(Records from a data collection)
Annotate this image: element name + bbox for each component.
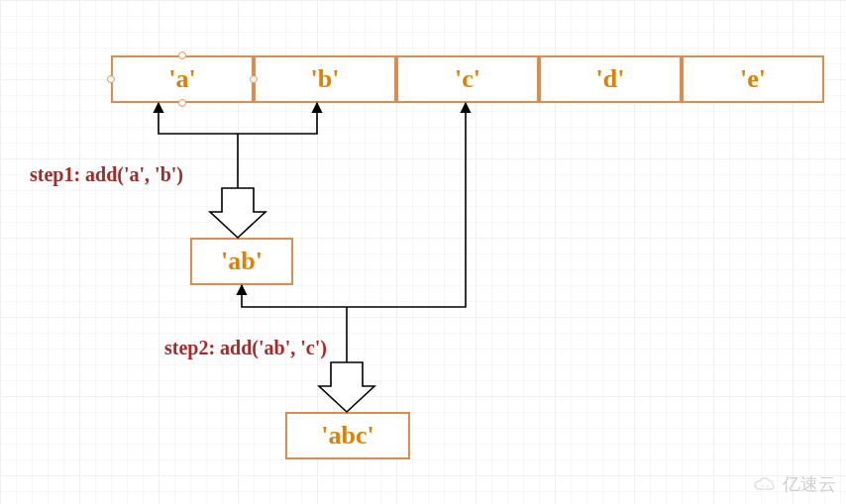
watermark: 亿速云	[751, 472, 836, 496]
svg-point-2	[762, 485, 764, 487]
watermark-text: 亿速云	[783, 472, 836, 496]
flow-arrows	[0, 0, 846, 504]
cloud-icon	[751, 475, 779, 493]
svg-point-3	[767, 485, 769, 487]
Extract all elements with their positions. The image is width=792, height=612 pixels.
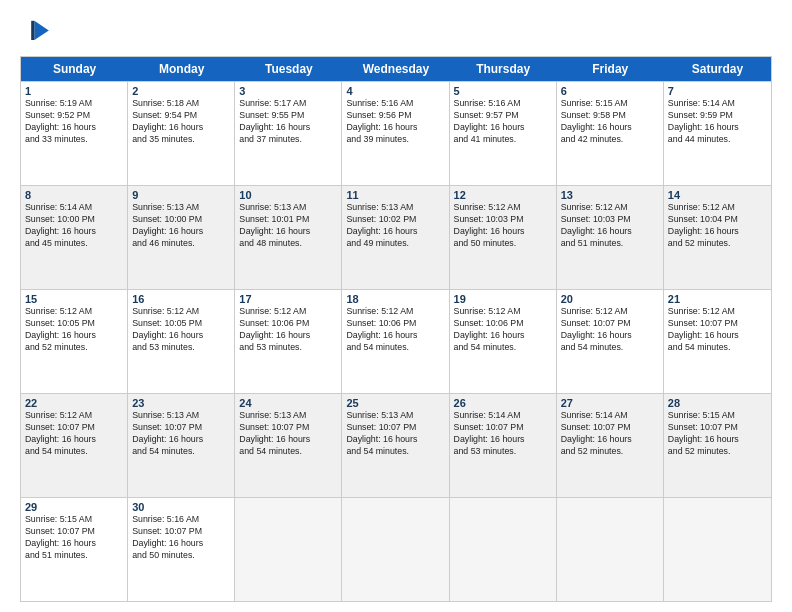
- day-info: Sunrise: 5:18 AMSunset: 9:54 PMDaylight:…: [132, 98, 230, 146]
- day-info: Sunrise: 5:16 AMSunset: 9:56 PMDaylight:…: [346, 98, 444, 146]
- logo-icon: [20, 16, 52, 48]
- calendar-week-5: 29Sunrise: 5:15 AMSunset: 10:07 PMDaylig…: [21, 497, 771, 601]
- calendar-cell: 12Sunrise: 5:12 AMSunset: 10:03 PMDaylig…: [450, 186, 557, 289]
- page: SundayMondayTuesdayWednesdayThursdayFrid…: [0, 0, 792, 612]
- calendar-cell: 1Sunrise: 5:19 AMSunset: 9:52 PMDaylight…: [21, 82, 128, 185]
- day-info: Sunrise: 5:13 AMSunset: 10:07 PMDaylight…: [239, 410, 337, 458]
- day-number: 5: [454, 85, 552, 97]
- calendar-cell: 6Sunrise: 5:15 AMSunset: 9:58 PMDaylight…: [557, 82, 664, 185]
- day-number: 22: [25, 397, 123, 409]
- day-info: Sunrise: 5:16 AMSunset: 9:57 PMDaylight:…: [454, 98, 552, 146]
- day-info: Sunrise: 5:12 AMSunset: 10:07 PMDaylight…: [25, 410, 123, 458]
- calendar-cell: 16Sunrise: 5:12 AMSunset: 10:05 PMDaylig…: [128, 290, 235, 393]
- day-info: Sunrise: 5:12 AMSunset: 10:06 PMDaylight…: [346, 306, 444, 354]
- day-number: 17: [239, 293, 337, 305]
- day-number: 1: [25, 85, 123, 97]
- day-number: 27: [561, 397, 659, 409]
- day-info: Sunrise: 5:12 AMSunset: 10:06 PMDaylight…: [454, 306, 552, 354]
- day-number: 8: [25, 189, 123, 201]
- day-number: 18: [346, 293, 444, 305]
- calendar-body: 1Sunrise: 5:19 AMSunset: 9:52 PMDaylight…: [21, 81, 771, 601]
- day-number: 11: [346, 189, 444, 201]
- day-info: Sunrise: 5:13 AMSunset: 10:07 PMDaylight…: [346, 410, 444, 458]
- day-info: Sunrise: 5:15 AMSunset: 10:07 PMDaylight…: [668, 410, 767, 458]
- calendar-cell: 29Sunrise: 5:15 AMSunset: 10:07 PMDaylig…: [21, 498, 128, 601]
- day-number: 21: [668, 293, 767, 305]
- calendar-cell: 5Sunrise: 5:16 AMSunset: 9:57 PMDaylight…: [450, 82, 557, 185]
- calendar: SundayMondayTuesdayWednesdayThursdayFrid…: [20, 56, 772, 602]
- calendar-cell: 25Sunrise: 5:13 AMSunset: 10:07 PMDaylig…: [342, 394, 449, 497]
- day-info: Sunrise: 5:12 AMSunset: 10:05 PMDaylight…: [25, 306, 123, 354]
- calendar-cell: 3Sunrise: 5:17 AMSunset: 9:55 PMDaylight…: [235, 82, 342, 185]
- calendar-cell: [664, 498, 771, 601]
- calendar-cell: [235, 498, 342, 601]
- calendar-cell: 26Sunrise: 5:14 AMSunset: 10:07 PMDaylig…: [450, 394, 557, 497]
- day-info: Sunrise: 5:12 AMSunset: 10:07 PMDaylight…: [561, 306, 659, 354]
- day-info: Sunrise: 5:13 AMSunset: 10:01 PMDaylight…: [239, 202, 337, 250]
- day-number: 9: [132, 189, 230, 201]
- calendar-cell: 8Sunrise: 5:14 AMSunset: 10:00 PMDayligh…: [21, 186, 128, 289]
- calendar-week-1: 1Sunrise: 5:19 AMSunset: 9:52 PMDaylight…: [21, 81, 771, 185]
- calendar-header: SundayMondayTuesdayWednesdayThursdayFrid…: [21, 57, 771, 81]
- header-day-thursday: Thursday: [450, 57, 557, 81]
- day-info: Sunrise: 5:16 AMSunset: 10:07 PMDaylight…: [132, 514, 230, 562]
- calendar-cell: 28Sunrise: 5:15 AMSunset: 10:07 PMDaylig…: [664, 394, 771, 497]
- calendar-week-4: 22Sunrise: 5:12 AMSunset: 10:07 PMDaylig…: [21, 393, 771, 497]
- day-number: 23: [132, 397, 230, 409]
- day-info: Sunrise: 5:12 AMSunset: 10:03 PMDaylight…: [561, 202, 659, 250]
- calendar-cell: 2Sunrise: 5:18 AMSunset: 9:54 PMDaylight…: [128, 82, 235, 185]
- calendar-cell: 21Sunrise: 5:12 AMSunset: 10:07 PMDaylig…: [664, 290, 771, 393]
- header-day-monday: Monday: [128, 57, 235, 81]
- calendar-week-3: 15Sunrise: 5:12 AMSunset: 10:05 PMDaylig…: [21, 289, 771, 393]
- day-info: Sunrise: 5:15 AMSunset: 9:58 PMDaylight:…: [561, 98, 659, 146]
- day-number: 16: [132, 293, 230, 305]
- day-number: 20: [561, 293, 659, 305]
- day-info: Sunrise: 5:14 AMSunset: 10:07 PMDaylight…: [561, 410, 659, 458]
- day-number: 14: [668, 189, 767, 201]
- calendar-cell: 7Sunrise: 5:14 AMSunset: 9:59 PMDaylight…: [664, 82, 771, 185]
- day-number: 19: [454, 293, 552, 305]
- day-info: Sunrise: 5:12 AMSunset: 10:06 PMDaylight…: [239, 306, 337, 354]
- day-number: 7: [668, 85, 767, 97]
- day-number: 13: [561, 189, 659, 201]
- calendar-cell: 27Sunrise: 5:14 AMSunset: 10:07 PMDaylig…: [557, 394, 664, 497]
- calendar-cell: [557, 498, 664, 601]
- calendar-cell: [450, 498, 557, 601]
- svg-rect-1: [31, 21, 34, 40]
- header-day-sunday: Sunday: [21, 57, 128, 81]
- day-info: Sunrise: 5:14 AMSunset: 10:07 PMDaylight…: [454, 410, 552, 458]
- day-info: Sunrise: 5:12 AMSunset: 10:05 PMDaylight…: [132, 306, 230, 354]
- day-number: 24: [239, 397, 337, 409]
- logo: [20, 16, 56, 48]
- calendar-cell: 10Sunrise: 5:13 AMSunset: 10:01 PMDaylig…: [235, 186, 342, 289]
- day-number: 3: [239, 85, 337, 97]
- svg-marker-0: [34, 21, 48, 40]
- calendar-cell: 9Sunrise: 5:13 AMSunset: 10:00 PMDayligh…: [128, 186, 235, 289]
- day-info: Sunrise: 5:12 AMSunset: 10:07 PMDaylight…: [668, 306, 767, 354]
- header-day-wednesday: Wednesday: [342, 57, 449, 81]
- header-day-saturday: Saturday: [664, 57, 771, 81]
- day-info: Sunrise: 5:14 AMSunset: 9:59 PMDaylight:…: [668, 98, 767, 146]
- header-day-tuesday: Tuesday: [235, 57, 342, 81]
- day-number: 25: [346, 397, 444, 409]
- calendar-cell: 15Sunrise: 5:12 AMSunset: 10:05 PMDaylig…: [21, 290, 128, 393]
- day-number: 28: [668, 397, 767, 409]
- calendar-cell: 19Sunrise: 5:12 AMSunset: 10:06 PMDaylig…: [450, 290, 557, 393]
- day-number: 29: [25, 501, 123, 513]
- calendar-cell: 30Sunrise: 5:16 AMSunset: 10:07 PMDaylig…: [128, 498, 235, 601]
- day-number: 12: [454, 189, 552, 201]
- day-info: Sunrise: 5:19 AMSunset: 9:52 PMDaylight:…: [25, 98, 123, 146]
- day-info: Sunrise: 5:12 AMSunset: 10:03 PMDaylight…: [454, 202, 552, 250]
- day-info: Sunrise: 5:12 AMSunset: 10:04 PMDaylight…: [668, 202, 767, 250]
- calendar-cell: 14Sunrise: 5:12 AMSunset: 10:04 PMDaylig…: [664, 186, 771, 289]
- calendar-cell: 22Sunrise: 5:12 AMSunset: 10:07 PMDaylig…: [21, 394, 128, 497]
- calendar-cell: 11Sunrise: 5:13 AMSunset: 10:02 PMDaylig…: [342, 186, 449, 289]
- day-info: Sunrise: 5:15 AMSunset: 10:07 PMDaylight…: [25, 514, 123, 562]
- day-info: Sunrise: 5:17 AMSunset: 9:55 PMDaylight:…: [239, 98, 337, 146]
- header: [20, 16, 772, 48]
- calendar-cell: 20Sunrise: 5:12 AMSunset: 10:07 PMDaylig…: [557, 290, 664, 393]
- day-number: 15: [25, 293, 123, 305]
- calendar-cell: [342, 498, 449, 601]
- calendar-cell: 23Sunrise: 5:13 AMSunset: 10:07 PMDaylig…: [128, 394, 235, 497]
- day-number: 2: [132, 85, 230, 97]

:: What the exercise asks ::
The answer must consist of every line above that holds the string "week", copied exactly.

:: Result for this exercise ::
- calendar-week-5: 29Sunrise: 5:15 AMSunset: 10:07 PMDaylig…: [21, 497, 771, 601]
- calendar-week-1: 1Sunrise: 5:19 AMSunset: 9:52 PMDaylight…: [21, 81, 771, 185]
- calendar-week-4: 22Sunrise: 5:12 AMSunset: 10:07 PMDaylig…: [21, 393, 771, 497]
- calendar-week-3: 15Sunrise: 5:12 AMSunset: 10:05 PMDaylig…: [21, 289, 771, 393]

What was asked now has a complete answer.